As the variety has increased in the stores, it has ballooned in seed catalogues. There are hundreds of different lettuces, greens, and salad herbs available out there.
Greens all have something in common. They are fed by nitrogen (stimulates green growth) and stay sweetest in cool temperatures with consistent moisture. Like most vegetables, greens do best in a fertile soil, rich in organic matter.
You can accomplish this through adding compost to your garden bed or container with a balanced fertilizer and blanketed with a mulch covering. Planting or positioning your container in a spot where it gets some sun, but good afternoon shade to keep the plant cool will prolong the sweetness of the leaves. You can also use a shade cover to keep the plant and soil temperature down. Greens do not need much sun in the summer since there is so much reflected light available to the plant.
You also don’t want the soil to dry completely out. This will stress the plant and stimulate it to go to flower, or bolt as they call it as the temperatures get warmer. Keep the soil moist. It is that bolting time of year.....
With the advent of so many gardening today, the demand for seeds has continued to rise. You can now choose varieties bred specifically to tolerate the conditions of each season. There are cold hardy varieties and heat resistant varieties. You would plant the cold hardy varieties in early spring and fall. The heat resistant varieties you would plant in late spring and successively every 3 weeks through the summer. Look for “bolt resistance” and “heat tolerant” varieties. Bolt-free, sweet summer lettuces
You can also look for greens that actually thrive during the dog days of summer. Varieties like amaranth, chard, collards, kale, Malabar spinach, New Zealand spinach, orach, salad burnet, sorrel, sprouting broccoli (one of our favorite summer greens), sweet potato leaves, purslane, radacchio, and cultivated dandelions. The new leaves are the sweetest. Herbs like chives, parsley, tarragon, and celery leaves add an unique twist on the summer salad. Summer greens
Pick the youngest leaves for salads and use the more mature leaves of chard, radicchio and sorrel for cooked greens.
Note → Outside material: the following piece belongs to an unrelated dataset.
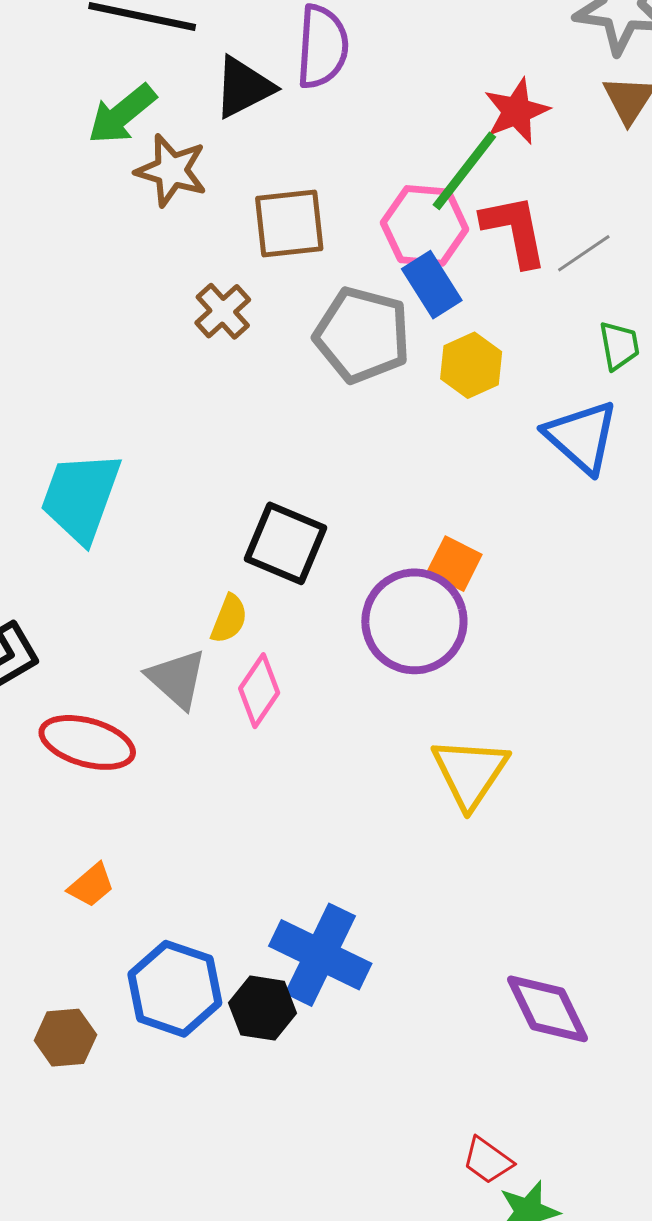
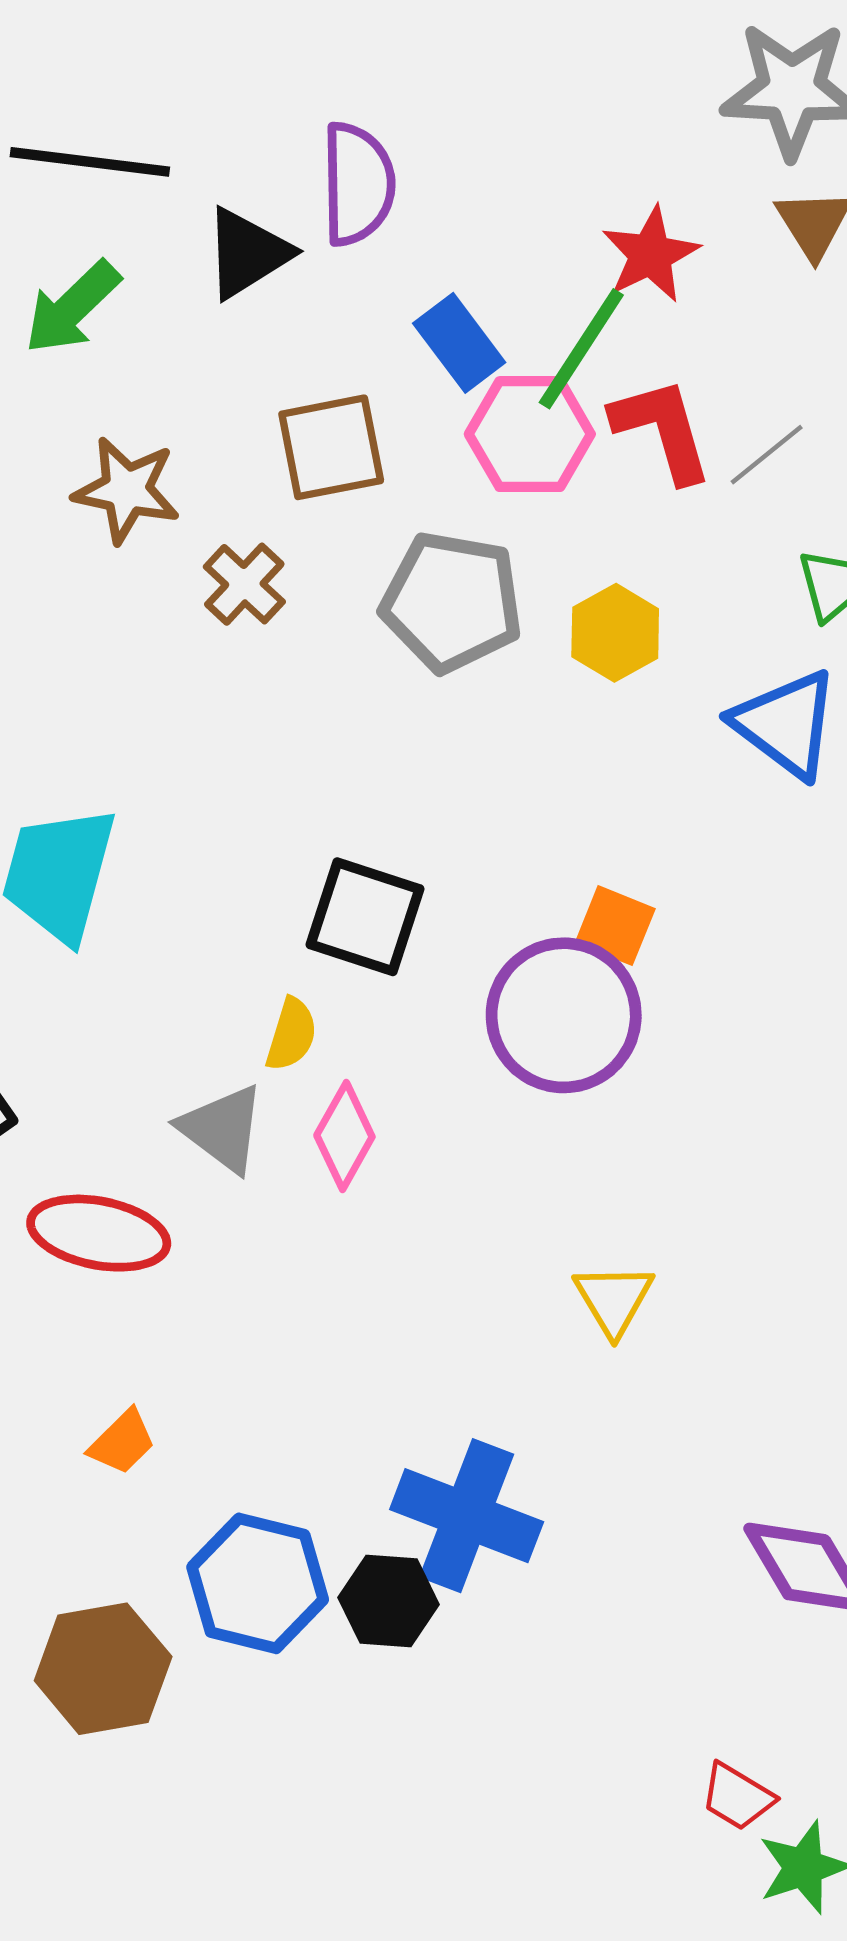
brown star: (171, 170) -> (127, 490), moved
blue rectangle: (432, 285) -> (459, 343), moved
yellow triangle: (470, 773) -> (614, 1299), moved, size x0.7
brown hexagon: (65, 1038) -> (103, 1669), size x1.5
Picking right after a rain or first thing in the morning also gives the sweetest, plumpest leaves.
For blogs on specific greens:
Collards and kale in your gardenFor year round steamed greens, grow chard!
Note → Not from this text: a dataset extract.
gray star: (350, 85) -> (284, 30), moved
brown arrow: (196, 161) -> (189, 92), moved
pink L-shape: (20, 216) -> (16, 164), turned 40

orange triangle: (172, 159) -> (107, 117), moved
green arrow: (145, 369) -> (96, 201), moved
Grow spinach-a super nutritious, easy green
Everything you need to know about growing lettuce
Sprouting broccoli- a year round fav
Grow Cultivated Dandelions
To wrap it up:
- Plant in rich soil.
- Use a natural fertilizer high in nitrogen (coffee grinds work well) each time you seed or plant.
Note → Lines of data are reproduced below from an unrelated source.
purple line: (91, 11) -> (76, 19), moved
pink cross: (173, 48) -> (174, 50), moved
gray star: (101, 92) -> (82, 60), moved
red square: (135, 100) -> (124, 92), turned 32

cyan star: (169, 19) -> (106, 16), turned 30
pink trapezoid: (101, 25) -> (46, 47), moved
- Keep the soil evenly moist; don’t allow to dry out completely. Planting in self-watering pots and applying mulch can help.
- Successive sowing of lettuce and spinach seeds.
- Sow varieties adapted to the season.
- Keep the plants in a cool, shady location to extend the harvest in the summertime.
- Supplement the salad bowl with sprouting broccoli leaves, perennial greens, tropical greens, and herbs when it gets hot.